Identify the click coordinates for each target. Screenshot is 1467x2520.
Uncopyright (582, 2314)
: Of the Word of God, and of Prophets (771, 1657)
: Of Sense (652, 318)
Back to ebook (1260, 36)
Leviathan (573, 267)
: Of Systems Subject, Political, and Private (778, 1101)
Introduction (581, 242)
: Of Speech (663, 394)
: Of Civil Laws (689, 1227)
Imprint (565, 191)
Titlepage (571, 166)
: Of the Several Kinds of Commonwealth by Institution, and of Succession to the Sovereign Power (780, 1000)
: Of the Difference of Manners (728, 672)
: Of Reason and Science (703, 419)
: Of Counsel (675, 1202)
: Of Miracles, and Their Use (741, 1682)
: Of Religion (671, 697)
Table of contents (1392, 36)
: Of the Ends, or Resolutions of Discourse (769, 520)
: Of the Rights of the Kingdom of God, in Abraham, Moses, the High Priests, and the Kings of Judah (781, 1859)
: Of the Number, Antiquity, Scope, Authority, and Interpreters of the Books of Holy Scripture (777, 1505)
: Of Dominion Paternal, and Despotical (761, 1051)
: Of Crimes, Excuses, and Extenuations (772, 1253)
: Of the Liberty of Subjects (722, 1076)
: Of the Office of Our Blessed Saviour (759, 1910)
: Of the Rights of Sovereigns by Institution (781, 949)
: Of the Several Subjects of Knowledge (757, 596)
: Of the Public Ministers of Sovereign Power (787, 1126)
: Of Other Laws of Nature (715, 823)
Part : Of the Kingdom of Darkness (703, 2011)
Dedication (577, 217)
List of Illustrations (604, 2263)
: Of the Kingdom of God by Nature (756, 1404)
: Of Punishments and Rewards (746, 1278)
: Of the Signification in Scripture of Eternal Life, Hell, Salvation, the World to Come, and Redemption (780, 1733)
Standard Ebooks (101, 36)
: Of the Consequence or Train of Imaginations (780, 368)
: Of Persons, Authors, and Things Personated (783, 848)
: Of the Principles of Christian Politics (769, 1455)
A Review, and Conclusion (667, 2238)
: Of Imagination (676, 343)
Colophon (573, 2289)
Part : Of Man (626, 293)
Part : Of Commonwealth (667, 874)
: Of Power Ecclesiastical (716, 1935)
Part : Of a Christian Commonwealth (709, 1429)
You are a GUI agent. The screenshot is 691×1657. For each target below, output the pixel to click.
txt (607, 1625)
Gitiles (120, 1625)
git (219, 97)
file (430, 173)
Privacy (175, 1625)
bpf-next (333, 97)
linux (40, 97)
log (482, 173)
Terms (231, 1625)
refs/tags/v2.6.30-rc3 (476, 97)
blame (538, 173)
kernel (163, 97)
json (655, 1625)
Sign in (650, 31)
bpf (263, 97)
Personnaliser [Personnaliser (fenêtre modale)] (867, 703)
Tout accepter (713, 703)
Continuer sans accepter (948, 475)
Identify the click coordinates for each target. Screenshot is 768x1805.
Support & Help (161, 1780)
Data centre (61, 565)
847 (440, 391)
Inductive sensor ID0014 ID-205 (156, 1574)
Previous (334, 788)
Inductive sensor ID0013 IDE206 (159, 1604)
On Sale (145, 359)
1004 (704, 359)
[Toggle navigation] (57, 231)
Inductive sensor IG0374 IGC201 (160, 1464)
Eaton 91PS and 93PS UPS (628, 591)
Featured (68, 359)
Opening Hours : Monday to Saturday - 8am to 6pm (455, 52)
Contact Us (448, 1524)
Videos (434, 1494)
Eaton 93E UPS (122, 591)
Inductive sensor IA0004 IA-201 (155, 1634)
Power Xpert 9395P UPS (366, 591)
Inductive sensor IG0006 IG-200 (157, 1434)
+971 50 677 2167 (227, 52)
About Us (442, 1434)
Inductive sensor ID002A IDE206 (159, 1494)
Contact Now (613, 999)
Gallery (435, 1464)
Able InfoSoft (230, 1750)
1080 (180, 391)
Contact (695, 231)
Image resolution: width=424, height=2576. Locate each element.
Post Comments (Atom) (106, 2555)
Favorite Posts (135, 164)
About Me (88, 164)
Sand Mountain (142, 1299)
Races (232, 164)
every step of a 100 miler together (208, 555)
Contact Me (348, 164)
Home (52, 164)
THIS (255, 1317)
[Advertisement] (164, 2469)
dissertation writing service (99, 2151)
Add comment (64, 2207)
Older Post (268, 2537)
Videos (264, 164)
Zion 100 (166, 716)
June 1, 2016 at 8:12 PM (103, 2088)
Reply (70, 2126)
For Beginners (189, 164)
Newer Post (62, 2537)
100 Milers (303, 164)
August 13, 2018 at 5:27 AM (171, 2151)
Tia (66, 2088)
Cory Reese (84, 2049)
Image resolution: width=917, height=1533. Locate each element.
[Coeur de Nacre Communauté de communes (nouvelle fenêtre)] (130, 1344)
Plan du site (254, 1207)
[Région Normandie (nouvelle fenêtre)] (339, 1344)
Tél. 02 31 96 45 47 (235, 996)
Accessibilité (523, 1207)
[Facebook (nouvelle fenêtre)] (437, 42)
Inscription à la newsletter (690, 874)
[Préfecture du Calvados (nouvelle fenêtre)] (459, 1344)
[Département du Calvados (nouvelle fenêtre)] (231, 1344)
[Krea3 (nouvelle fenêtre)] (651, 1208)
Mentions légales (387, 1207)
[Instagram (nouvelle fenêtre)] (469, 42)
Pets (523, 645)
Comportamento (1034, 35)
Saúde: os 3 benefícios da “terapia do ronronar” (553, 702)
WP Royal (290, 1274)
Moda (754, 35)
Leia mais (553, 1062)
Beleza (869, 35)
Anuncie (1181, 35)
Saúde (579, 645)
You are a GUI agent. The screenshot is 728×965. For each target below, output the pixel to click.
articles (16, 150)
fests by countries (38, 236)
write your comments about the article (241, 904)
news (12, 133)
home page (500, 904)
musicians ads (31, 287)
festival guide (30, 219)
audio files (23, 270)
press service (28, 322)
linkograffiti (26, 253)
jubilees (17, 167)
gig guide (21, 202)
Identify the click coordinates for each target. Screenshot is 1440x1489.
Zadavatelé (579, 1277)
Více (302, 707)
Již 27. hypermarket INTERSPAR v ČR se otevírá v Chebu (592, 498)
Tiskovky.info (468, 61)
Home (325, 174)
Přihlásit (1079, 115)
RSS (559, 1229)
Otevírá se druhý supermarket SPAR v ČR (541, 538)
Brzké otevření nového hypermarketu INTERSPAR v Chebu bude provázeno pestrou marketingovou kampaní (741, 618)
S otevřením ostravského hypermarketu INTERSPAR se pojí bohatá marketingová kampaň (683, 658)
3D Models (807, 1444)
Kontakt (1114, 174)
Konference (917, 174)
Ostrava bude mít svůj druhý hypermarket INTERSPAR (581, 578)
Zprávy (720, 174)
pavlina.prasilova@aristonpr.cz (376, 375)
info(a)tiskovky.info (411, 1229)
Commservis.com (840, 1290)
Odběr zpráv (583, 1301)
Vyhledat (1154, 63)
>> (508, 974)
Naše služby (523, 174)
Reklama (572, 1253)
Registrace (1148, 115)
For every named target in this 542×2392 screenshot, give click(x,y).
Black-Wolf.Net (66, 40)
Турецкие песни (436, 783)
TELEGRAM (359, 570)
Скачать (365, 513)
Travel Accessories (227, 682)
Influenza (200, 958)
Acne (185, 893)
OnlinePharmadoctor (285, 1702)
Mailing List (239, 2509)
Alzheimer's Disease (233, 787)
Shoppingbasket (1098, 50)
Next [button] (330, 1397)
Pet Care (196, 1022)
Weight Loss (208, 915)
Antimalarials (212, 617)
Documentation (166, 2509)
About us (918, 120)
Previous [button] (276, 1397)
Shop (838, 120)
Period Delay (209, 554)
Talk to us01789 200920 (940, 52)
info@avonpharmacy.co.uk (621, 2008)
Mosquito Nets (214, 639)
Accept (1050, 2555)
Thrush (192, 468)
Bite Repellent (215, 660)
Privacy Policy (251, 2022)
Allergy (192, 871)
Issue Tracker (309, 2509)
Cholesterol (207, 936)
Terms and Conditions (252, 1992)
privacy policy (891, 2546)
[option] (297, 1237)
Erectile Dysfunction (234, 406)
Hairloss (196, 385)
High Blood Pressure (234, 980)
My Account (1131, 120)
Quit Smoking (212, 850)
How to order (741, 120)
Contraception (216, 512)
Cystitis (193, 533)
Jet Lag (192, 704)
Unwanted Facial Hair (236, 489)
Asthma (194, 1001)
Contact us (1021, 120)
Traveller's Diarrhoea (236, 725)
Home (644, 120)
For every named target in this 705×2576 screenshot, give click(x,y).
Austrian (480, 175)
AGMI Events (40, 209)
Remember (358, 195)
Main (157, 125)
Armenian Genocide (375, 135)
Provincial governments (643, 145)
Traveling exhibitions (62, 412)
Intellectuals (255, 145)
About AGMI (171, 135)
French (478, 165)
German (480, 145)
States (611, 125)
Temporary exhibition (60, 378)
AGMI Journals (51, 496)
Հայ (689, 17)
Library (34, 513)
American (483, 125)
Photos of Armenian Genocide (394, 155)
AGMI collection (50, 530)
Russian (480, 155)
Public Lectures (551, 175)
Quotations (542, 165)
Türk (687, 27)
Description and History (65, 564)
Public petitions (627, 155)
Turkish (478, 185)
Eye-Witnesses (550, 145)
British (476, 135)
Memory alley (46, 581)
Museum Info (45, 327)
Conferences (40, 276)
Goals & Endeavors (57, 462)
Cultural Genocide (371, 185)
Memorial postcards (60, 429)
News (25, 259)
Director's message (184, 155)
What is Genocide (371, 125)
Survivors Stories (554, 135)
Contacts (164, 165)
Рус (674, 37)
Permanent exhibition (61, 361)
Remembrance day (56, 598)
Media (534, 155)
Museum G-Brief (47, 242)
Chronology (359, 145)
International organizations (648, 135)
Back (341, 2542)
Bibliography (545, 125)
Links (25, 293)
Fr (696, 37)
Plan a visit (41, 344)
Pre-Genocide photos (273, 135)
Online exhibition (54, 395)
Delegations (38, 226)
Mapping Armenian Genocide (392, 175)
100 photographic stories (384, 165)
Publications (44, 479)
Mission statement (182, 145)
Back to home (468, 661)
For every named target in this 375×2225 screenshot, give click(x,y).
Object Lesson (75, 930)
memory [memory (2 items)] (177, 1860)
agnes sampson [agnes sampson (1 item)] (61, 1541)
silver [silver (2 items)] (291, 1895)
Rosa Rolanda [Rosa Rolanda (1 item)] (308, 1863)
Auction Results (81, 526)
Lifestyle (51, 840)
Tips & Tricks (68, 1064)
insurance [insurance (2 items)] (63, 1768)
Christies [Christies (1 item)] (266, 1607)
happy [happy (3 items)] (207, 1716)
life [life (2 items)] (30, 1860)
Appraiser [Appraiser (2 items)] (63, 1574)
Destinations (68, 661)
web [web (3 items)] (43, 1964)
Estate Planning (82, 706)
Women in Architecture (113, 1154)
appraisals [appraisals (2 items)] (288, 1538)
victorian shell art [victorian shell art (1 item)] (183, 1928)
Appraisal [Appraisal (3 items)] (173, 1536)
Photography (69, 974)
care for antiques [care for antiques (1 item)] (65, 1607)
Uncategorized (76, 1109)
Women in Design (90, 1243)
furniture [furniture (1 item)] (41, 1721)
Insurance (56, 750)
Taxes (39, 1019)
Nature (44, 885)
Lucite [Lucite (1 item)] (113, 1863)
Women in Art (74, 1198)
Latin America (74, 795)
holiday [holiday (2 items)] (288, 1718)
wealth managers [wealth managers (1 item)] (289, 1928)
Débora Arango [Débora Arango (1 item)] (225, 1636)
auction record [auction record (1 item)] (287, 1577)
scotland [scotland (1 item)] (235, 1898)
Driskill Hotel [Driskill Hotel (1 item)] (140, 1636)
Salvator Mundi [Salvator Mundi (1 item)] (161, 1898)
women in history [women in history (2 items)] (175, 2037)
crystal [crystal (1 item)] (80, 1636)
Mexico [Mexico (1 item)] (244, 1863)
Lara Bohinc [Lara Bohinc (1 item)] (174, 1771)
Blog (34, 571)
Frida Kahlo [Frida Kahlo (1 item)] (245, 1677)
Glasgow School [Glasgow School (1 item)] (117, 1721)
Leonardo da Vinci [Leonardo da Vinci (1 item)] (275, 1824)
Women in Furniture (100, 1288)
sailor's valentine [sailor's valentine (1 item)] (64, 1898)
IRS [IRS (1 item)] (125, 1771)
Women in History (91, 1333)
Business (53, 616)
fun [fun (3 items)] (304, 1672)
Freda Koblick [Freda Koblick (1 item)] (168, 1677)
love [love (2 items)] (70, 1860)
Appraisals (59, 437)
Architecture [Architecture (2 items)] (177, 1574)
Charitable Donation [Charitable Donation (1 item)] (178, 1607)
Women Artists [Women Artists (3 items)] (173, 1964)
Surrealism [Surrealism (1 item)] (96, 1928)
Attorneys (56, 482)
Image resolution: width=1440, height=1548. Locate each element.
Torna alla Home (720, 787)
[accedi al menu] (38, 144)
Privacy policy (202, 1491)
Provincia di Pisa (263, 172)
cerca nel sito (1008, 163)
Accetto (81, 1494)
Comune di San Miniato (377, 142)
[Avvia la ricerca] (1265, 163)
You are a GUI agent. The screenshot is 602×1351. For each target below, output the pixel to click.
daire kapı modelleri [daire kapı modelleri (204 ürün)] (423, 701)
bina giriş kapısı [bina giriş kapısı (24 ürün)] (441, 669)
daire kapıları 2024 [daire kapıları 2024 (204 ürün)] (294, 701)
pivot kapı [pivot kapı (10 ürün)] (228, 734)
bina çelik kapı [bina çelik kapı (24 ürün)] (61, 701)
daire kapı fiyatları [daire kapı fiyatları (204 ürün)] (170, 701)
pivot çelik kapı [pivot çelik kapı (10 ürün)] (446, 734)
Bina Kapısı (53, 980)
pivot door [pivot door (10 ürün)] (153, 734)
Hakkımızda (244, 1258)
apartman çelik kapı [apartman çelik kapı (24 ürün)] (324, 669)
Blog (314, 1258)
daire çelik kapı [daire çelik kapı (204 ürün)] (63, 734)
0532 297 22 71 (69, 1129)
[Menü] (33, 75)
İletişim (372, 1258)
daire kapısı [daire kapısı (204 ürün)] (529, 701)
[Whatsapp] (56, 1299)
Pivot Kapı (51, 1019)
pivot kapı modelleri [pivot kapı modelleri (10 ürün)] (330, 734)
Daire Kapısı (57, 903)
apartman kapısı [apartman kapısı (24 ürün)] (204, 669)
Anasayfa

Exercise goal: Only one stretch of the data above is needed. Restate it word for word, from the line containing "Comportamento (1034, 35)" through the line containing "Bite Repellent (215, 660)", both ends included.

Exercise result:
Comportamento (1034, 35)
Saúde: os 3 benefícios da “terapia do ronronar” (553, 702)
WP Royal (290, 1274)
Moda (754, 35)
Leia mais (553, 1062)
Beleza (869, 35)
Anuncie (1181, 35)
Saúde (579, 645)
You are a GUI agent. The screenshot is 728×965. For each target below, output the pixel to click.
articles (16, 150)
fests by countries (38, 236)
write your comments about the article (241, 904)
news (12, 133)
home page (500, 904)
musicians ads (31, 287)
festival guide (30, 219)
audio files (23, 270)
press service (28, 322)
linkograffiti (26, 253)
jubilees (17, 167)
gig guide (21, 202)
Identify the click coordinates for each target. Screenshot is 1440x1489.
Zadavatelé (579, 1277)
Více (302, 707)
Již 27. hypermarket INTERSPAR v ČR se otevírá v Chebu (592, 498)
Tiskovky.info (468, 61)
Home (325, 174)
Přihlásit (1079, 115)
RSS (559, 1229)
Otevírá se druhý supermarket SPAR v ČR (541, 538)
Brzké otevření nového hypermarketu INTERSPAR v Chebu bude provázeno pestrou marketingovou kampaní (741, 618)
S otevřením ostravského hypermarketu INTERSPAR se pojí bohatá marketingová kampaň (683, 658)
3D Models (807, 1444)
Kontakt (1114, 174)
Konference (917, 174)
Ostrava bude mít svůj druhý hypermarket INTERSPAR (581, 578)
Zprávy (720, 174)
pavlina.prasilova@aristonpr.cz (376, 375)
info(a)tiskovky.info (411, 1229)
Commservis.com (840, 1290)
Odběr zpráv (583, 1301)
Vyhledat (1154, 63)
>> (508, 974)
Naše služby (523, 174)
Reklama (572, 1253)
Registrace (1148, 115)
For every named target in this 542×2392 screenshot, give click(x,y).
Black-Wolf.Net (66, 40)
Турецкие песни (436, 783)
TELEGRAM (359, 570)
Скачать (365, 513)
Travel Accessories (227, 682)
Influenza (200, 958)
Acne (185, 893)
OnlinePharmadoctor (285, 1702)
Mailing List (239, 2509)
Alzheimer's Disease (233, 787)
Shoppingbasket (1098, 50)
Next [button] (330, 1397)
Pet Care (196, 1022)
Weight Loss (208, 915)
Antimalarials (212, 617)
Documentation (166, 2509)
About us (918, 120)
Previous [button] (276, 1397)
Shop (838, 120)
Period Delay (209, 554)
Talk to us01789 200920 (940, 52)
info@avonpharmacy.co.uk (621, 2008)
Mosquito Nets (214, 639)
Accept (1050, 2555)
Thrush (192, 468)
Bite Repellent (215, 660)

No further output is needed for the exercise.